There are a handful of popular songs that have become cliche and shorthand for filmmakers wishing to take us back to the trauma of the Vietnam War: Jimi Hendrix’s cover of Dylan’s “All Along the Watchtower” or Edwin Starr’s “War,” to name two. Yet at the same time, while classic rock lives forever, memories or lessons of Vietnam have not. Buffalo Springfield’s “For What It’s Worth” originally was a comment on the Sunset Strip Curfew (anti-war) riots, but now its meaning is open ended enough to suit any potentially violent protest.

In Polyphonic’s two-part series, cleverly titled “How the Vietnam War Shaped Classic Rock” for the first half and “How Classic Rock Shaped the Vietnam War” for the second, Noah Lefevre performs a needed reevaluation on dozens of rock and soul songs, placing them back in their historical context and showing how the power and message of music evolved as the war descended into chaos and defeat.

The Vietnam War dragged on so long that music and culture were both vastly different by the time Saigon fell and the Americans pulled out. Polyphonic begins with the first line of protest, the American folk singers in Greenwich Village, in particular Phil Ochs and his apprentice Bob Dylan. Folk was the traditional way that protest reached the American public--it needed a singer and a guitar and nothing more--but Dylan would provide the bridge that rock music needed, as he straddled both camps for a while (and Ochs did not).

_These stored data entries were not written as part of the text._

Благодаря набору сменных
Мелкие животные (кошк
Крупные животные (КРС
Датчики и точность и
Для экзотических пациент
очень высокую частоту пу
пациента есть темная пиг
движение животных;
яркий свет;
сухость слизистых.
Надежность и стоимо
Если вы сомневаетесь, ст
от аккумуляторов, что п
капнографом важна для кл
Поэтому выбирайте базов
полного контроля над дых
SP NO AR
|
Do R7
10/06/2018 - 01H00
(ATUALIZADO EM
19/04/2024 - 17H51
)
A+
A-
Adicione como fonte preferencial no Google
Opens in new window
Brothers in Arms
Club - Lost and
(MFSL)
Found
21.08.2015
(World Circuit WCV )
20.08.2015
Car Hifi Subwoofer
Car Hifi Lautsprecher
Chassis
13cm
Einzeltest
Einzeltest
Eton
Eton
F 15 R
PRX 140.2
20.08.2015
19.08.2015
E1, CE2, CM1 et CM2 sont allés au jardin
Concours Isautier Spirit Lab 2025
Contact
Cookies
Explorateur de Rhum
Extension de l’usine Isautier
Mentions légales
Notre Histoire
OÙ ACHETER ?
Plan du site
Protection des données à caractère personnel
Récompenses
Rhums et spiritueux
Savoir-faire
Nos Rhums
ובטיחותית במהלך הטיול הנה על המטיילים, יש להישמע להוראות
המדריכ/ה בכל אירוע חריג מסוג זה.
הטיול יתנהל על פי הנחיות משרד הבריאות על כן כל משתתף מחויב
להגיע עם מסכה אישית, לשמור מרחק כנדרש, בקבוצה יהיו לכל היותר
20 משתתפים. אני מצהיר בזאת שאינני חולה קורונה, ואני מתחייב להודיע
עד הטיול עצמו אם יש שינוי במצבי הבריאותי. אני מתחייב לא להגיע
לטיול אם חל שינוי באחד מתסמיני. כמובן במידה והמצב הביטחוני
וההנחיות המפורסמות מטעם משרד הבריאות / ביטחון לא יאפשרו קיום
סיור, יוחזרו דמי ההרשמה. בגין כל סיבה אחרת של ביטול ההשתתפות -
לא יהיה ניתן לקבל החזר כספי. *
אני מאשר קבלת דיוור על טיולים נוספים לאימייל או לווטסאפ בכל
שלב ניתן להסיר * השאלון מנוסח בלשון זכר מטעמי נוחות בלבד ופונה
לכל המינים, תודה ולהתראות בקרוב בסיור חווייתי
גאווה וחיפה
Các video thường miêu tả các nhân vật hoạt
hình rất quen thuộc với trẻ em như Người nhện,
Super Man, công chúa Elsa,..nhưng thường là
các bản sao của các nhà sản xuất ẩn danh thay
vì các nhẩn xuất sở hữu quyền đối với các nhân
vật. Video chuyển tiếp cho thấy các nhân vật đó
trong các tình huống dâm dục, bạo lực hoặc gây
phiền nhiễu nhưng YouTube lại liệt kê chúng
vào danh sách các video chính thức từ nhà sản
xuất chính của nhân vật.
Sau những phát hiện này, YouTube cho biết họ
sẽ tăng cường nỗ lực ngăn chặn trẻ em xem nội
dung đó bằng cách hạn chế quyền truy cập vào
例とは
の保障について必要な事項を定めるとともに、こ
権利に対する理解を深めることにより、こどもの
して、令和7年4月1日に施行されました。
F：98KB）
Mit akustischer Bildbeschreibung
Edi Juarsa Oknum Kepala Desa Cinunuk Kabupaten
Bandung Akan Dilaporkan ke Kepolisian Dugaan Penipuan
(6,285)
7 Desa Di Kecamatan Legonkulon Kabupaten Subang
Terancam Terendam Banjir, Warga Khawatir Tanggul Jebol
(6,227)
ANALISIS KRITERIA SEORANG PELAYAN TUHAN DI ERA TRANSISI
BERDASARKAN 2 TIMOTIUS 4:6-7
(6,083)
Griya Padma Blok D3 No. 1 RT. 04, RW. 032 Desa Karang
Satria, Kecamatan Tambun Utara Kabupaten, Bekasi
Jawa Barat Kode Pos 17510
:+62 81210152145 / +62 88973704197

However, as Lefevre astutely points out, the troops themselves weren’t listening to folk. They were like anybody else their age at that time and listening to rock and r’n’b. Their top of their pops, circa 1965, was The Animals’ “We’ve Gotta Get Out of This Place” (originally about small town alienation, but perfect for being stuck thousands of miles from home) and Nancy Sinatra’s “These Boots Were Made for Walking.”

Things changed as the war escalated in 1966 and the first soldiers returned home, many of whom would join in the protest movement.

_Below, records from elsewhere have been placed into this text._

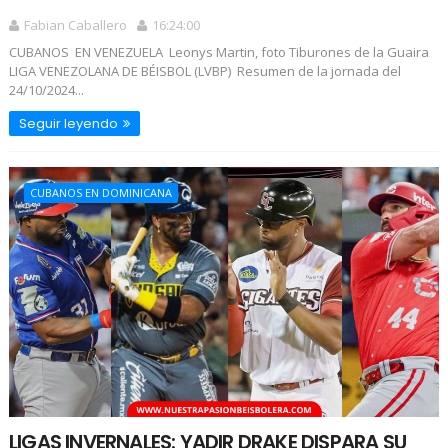
Fabian Caballero
16:24:00
CUBANOS EN VENEZUELA Leonys Martin, foto Tiburones de la Guaira
LIGA VENEZOLANA DE BÉISBOL (LVBP) Resumen de la jornada del
24/10/2024...
Seguir leyendo
CUBANOS EN DOMINICANA
LIGAS INVERNALES: YADIR DRAKE DISPARA SU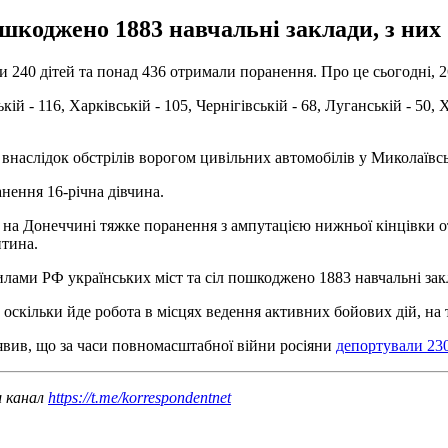
шкоджено 1883 навчальні заклади, з них
240 дітей та понад 436 отримали поранення. Про це сьогодні, 2
й - 116, Харківській - 105, Чернігівській - 68, Луганській - 50, Х
внаслідок обстрілів ворогом цивільних автомобілів у Миколаївсь
анення 16-річна дівчина.
а на Донеччині тяжке поранення з ампутацією нижньої кінцівки 
итина.
илами РФ українських міст та сіл пошкоджено 1883 навчальні зак
оскільки йде робота в місцях ведення активних бойових дій, на 
вив, що за часи повномасштабної війни росіяни
депортували 230
ш канал
https://t.me/korrespondentnet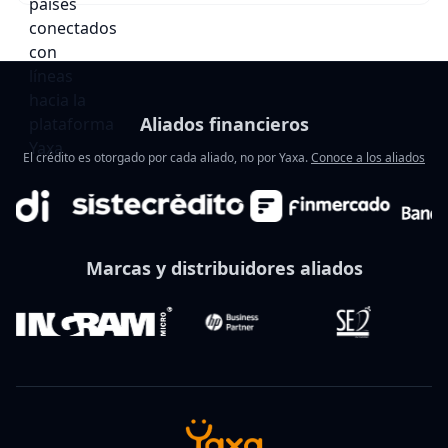
Aliados financieros
El crédito es otorgado por cada aliado, no por Yaxa.
Conoce a los aliados
Marcas y distribuidores aliados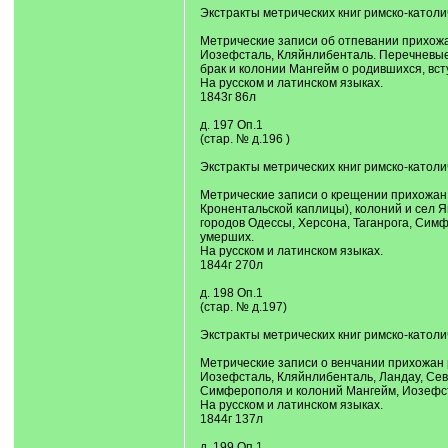
Экстракты метрических книг римско-католи
Метрические записи об отпевании прихожан
Иозефсталь, Кляйнлибенталь. Перечневые ве
брак и колонии Мангейм о родившихся, вст
На русском и латинском языках.
1843г 86л
д. 197 Оп.1
(стар. № д.196 )
Экстракты метрических книг римско-католи
Метрические записи о крещении прихожан 
Кронентальской каплицы), колоний и сел Я
городов Одессы, Херсона, Таганрога, Симф
умерших.
На русском и латинском языках.
1844г 270л
д. 198 Оп.1
(стар. № д.197)
Экстракты метрических книг римско-католич
Метрические записи о венчании прихожан р
Иозефсталь, Кляйнлибенталь, Ландау, Севе
Симферополя и колоний Мангейм, Иозефста
На русском и латинском языках.
1844г 137л
д. 199 Оп.1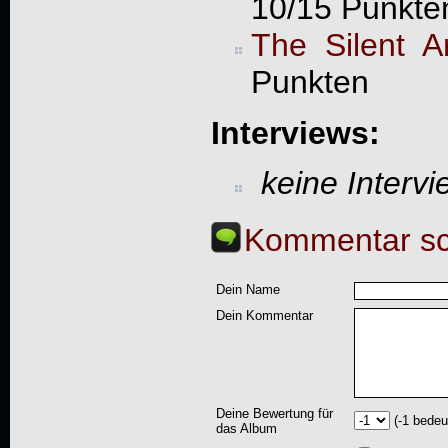
10/15 Punkte
The Silent Ar
Punkten
Interviews:
keine Interv
Kommentar sc
Dein Name
Dein Kommentar
Deine Bewertung für
(-1 bedeu
das Album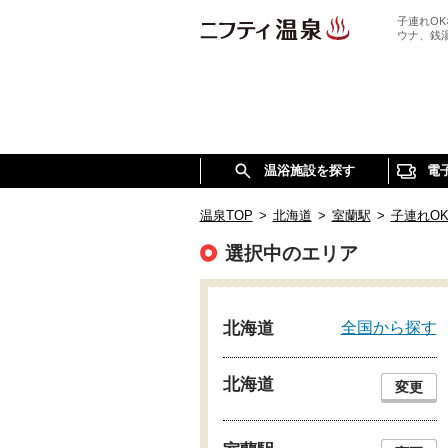
子連れO
ウナ、銭
温浴施設を探す
電
温泉TOP
>
北海道
>
室蘭駅
>
子連れO
選択中のエリア
全国から探す
北海道
北海道
変更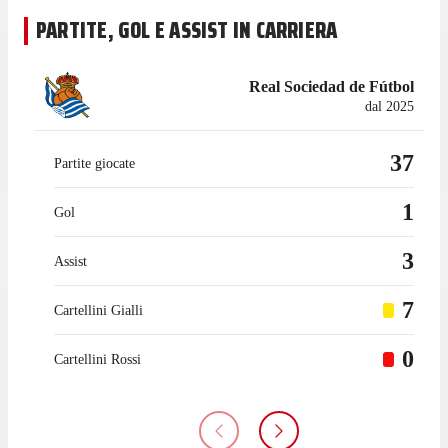
PARTITE, GOL E ASSIST IN CARRIERA
Real Sociedad de Fútbol
dal 2025
37
Partite giocate
1
Gol
3
Assist
7
Cartellini Gialli
0
Cartellini Rossi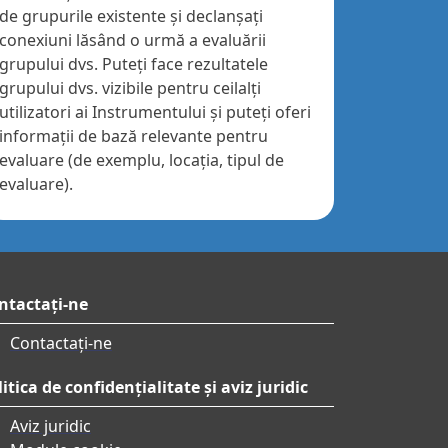
de grupurile existente și declanșați
conexiuni lăsând o urmă a evaluării
grupului dvs. Puteți face rezultatele
grupului dvs. vizibile pentru ceilalți
utilizatori ai Instrumentului și puteți oferi
informații de bază relevante pentru
evaluare (de exemplu, locația, tipul de
evaluare).
ntactați-ne
Contactați-ne
itica de confidențialitate și aviz juridic
Aviz juridic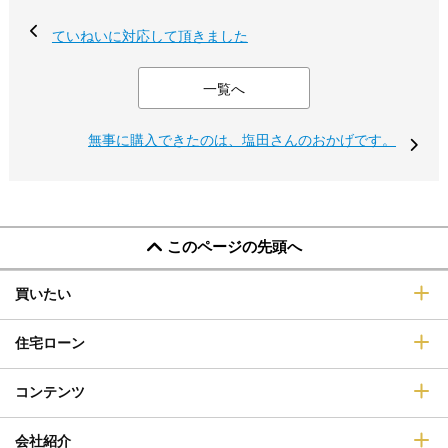
ていねいに対応して頂きました
一覧へ
無事に購入できたのは、塩田さんのおかげです。
このページの先頭へ
買いたい
住宅ローン
コンテンツ
会社紹介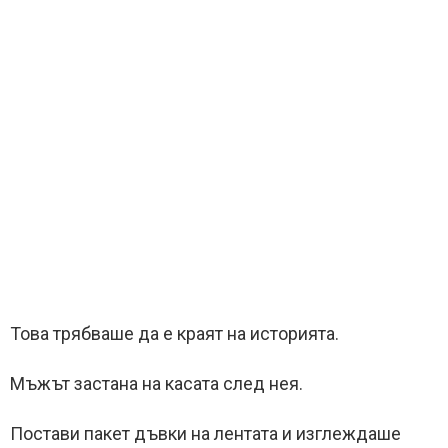
Това трябваше да е краят на историята.
Мъжът застана на касата след нея.
Постави пакет дъвки на лентата и изглеждаше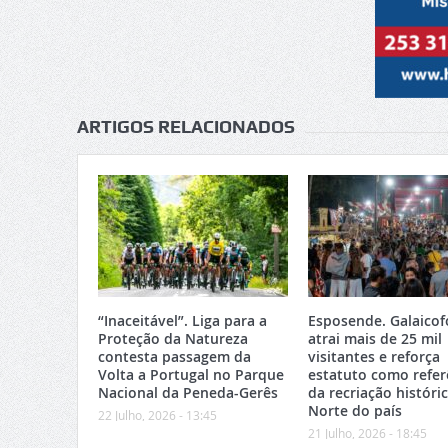
ARTIGOS RELACIONADOS
“Inaceitável”. Liga para a
Esposende. Galaicof
Proteção da Natureza
atrai mais de 25 mil
contesta passagem da
visitantes e reforça
Volta a Portugal no Parque
estatuto como refer
Nacional da Peneda-Gerês
da recriação históri
Norte do país
22 Julho, 2026 - 13:45
21 Julho, 2026 - 18:45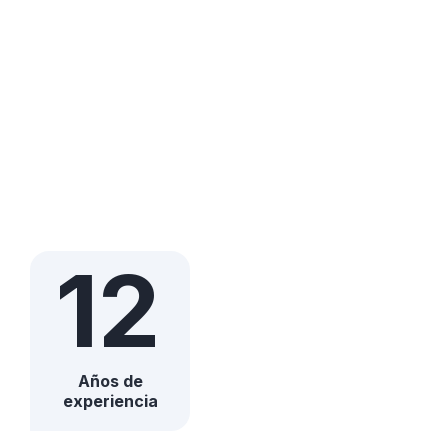
12
Años de
experiencia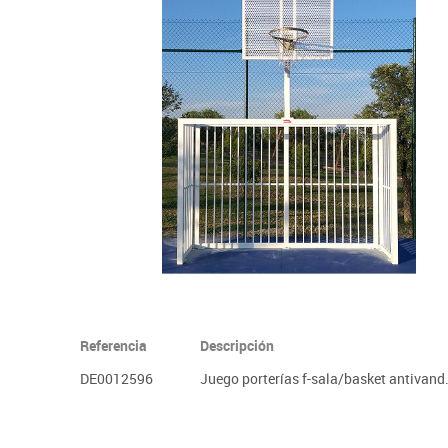
Informática
Juegos heurísticos
Pizarras, vitrin
Pr
Manualidades
Juegos de mesa
Sillas, bancos 
Ps
Material escolar
Juegos simbólicos
S
Plastifica, encuaderna, destruye
Papel y manipulados
Referencia
Descripción
DE0012596
Juego porterías f-sala/basket antivand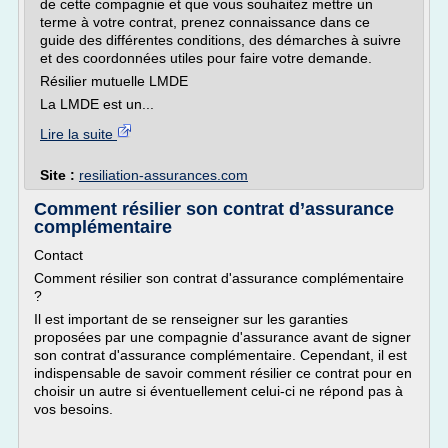
de cette compagnie et que vous souhaitez mettre un
terme à votre contrat, prenez connaissance dans ce
guide des différentes conditions, des démarches à suivre
et des coordonnées utiles pour faire votre demande.
Résilier mutuelle LMDE
La LMDE est un...
Lire la suite
Site :
resiliation-assurances.com
Comment résilier son contrat d’assurance
complémentaire
Contact
Comment résilier son contrat d'assurance complémentaire
?
Il est important de se renseigner sur les garanties
proposées par une compagnie d'assurance avant de signer
son contrat d'assurance complémentaire. Cependant, il est
indispensable de savoir comment résilier ce contrat pour en
choisir un autre si éventuellement celui-ci ne répond pas à
vos besoins.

And while on one hand psychedelic drugs powered the Summer of Love, advancements in tech powered the images of the war that now got beamed into all our television sets. The war was dirtier, messier, and more horrific than most people imagined, and music responded in two ways. One was to bounce outside that reality and proclaim peace the answer, as John Lennon and Yoko Ono did, squaring off against the government and radicalized youth alike. The other was to create a music sound that tried to match the madness. Jimi Hendrix managed it several times, including “Machine Gun” and his infamous rendition of “The Star Spangled Banner.” But King Crimson’s “21st Century Schizoid Man” and Black Sabbath’s “War Pigs” were even darker. And then there was Marvin Gaye’s masterpiece What’s Going On, which is neither peacenik nor horrorshow. Instead it's a sigh of melancholy and sadness, taking in man’s cycle of violence towards itself and to the earth.

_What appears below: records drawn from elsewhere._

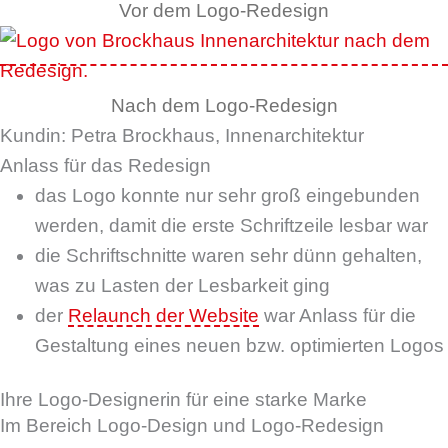
Vor dem Logo-Redesign
Nach dem Logo-Redesign
Kundin: Petra Brockhaus, Innenarchitektur
Anlass für das Redesign
das Logo konnte nur sehr groß eingebunden
werden, damit die erste Schriftzeile lesbar war
die Schriftschnitte waren sehr dünn gehalten,
was zu Lasten der Lesbarkeit ging
der
Relaunch der Website
war Anlass für die
Gestaltung eines neuen bzw. optimierten Logos
Ihre Logo-Designerin für eine starke Marke
Im Bereich Logo-Design und Logo-Redesign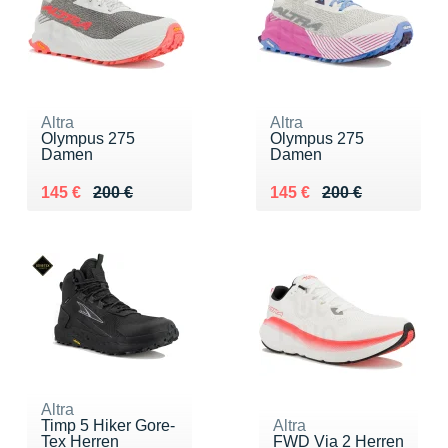
Altra
Altra
Olympus 275
Olympus 275
Damen
Damen
Au lieu de 200 €
Vendu 145 €
Au lieu de 200 €
Vendu 145 €
145 €
200 €
145 €
200 €
Altra
Timp 5 Hiker Gore-
Altra
Tex Herren
FWD Via 2 Herren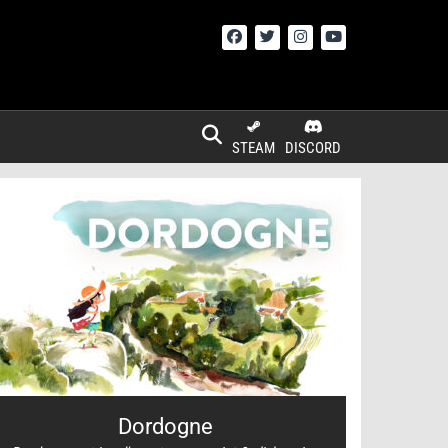
STEAM
DISCORD
Dordogne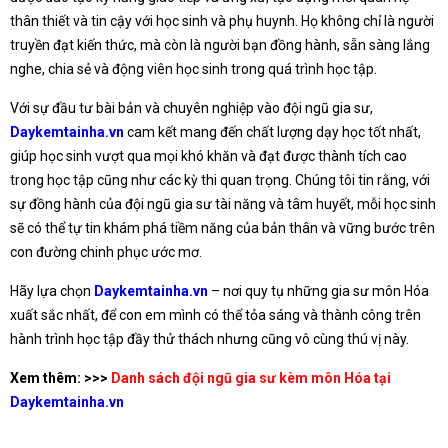
thân thiết và tin cậy với học sinh và phụ huynh. Họ không chỉ là người
truyền đạt kiến thức, mà còn là người bạn đồng hành, sẵn sàng lắng
nghe, chia sẻ và động viên học sinh trong quá trình học tập.
Với sự đầu tư bài bản và chuyên nghiệp vào đội ngũ gia sư,
Daykemtainha.vn
cam kết mang đến chất lượng dạy học tốt nhất,
giúp học sinh vượt qua mọi khó khăn và đạt được thành tích cao
trong học tập cũng như các kỳ thi quan trọng. Chúng tôi tin rằng, với
sự đồng hành của đội ngũ gia sư tài năng và tâm huyết, mỗi học sinh
sẽ có thể tự tin khám phá tiềm năng của bản thân và vững bước trên
con đường chinh phục ước mơ.
Hãy lựa chọn
Daykemtainha.vn
– nơi quy tụ những gia sư môn Hóa
xuất sắc nhất, để con em mình có thể tỏa sáng và thành công trên
hành trình học tập đầy thử thách nhưng cũng vô cùng thú vị này.
Xem thêm: >>>
Danh sách đội ngũ gia sư kèm môn Hóa tại
Daykemtainha.vn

Polyphonic really stepped it up in these two mini docs, gaining access to high quality archival footage. There’s plenty more to learn and hear in them, so click play.

Related Content:

Mickey Mouse In Vietnam: The Underground Anti-War Animation from 1968, Co-Created by Milton Glaser

How Fleetwood Mac Makes A Song: A Video Essay Exploring the “Sonic Paintings” on the Classic Album, Rumours

Kind of Blue: How Miles Davis Changed Jazz

How Talking Heads and Brian Eno Wrote “Once in a Lifetime”: Cutting Edge, Strange & Utterly Brilliant

Ted Mills is a freelance writer on the arts who currently hosts the artist interview-based FunkZone Podcast and is the producer of KCRW's Curious Coast. You can also follow him on Twitter at @tedmills, read his other arts writing at and/or watch his films here.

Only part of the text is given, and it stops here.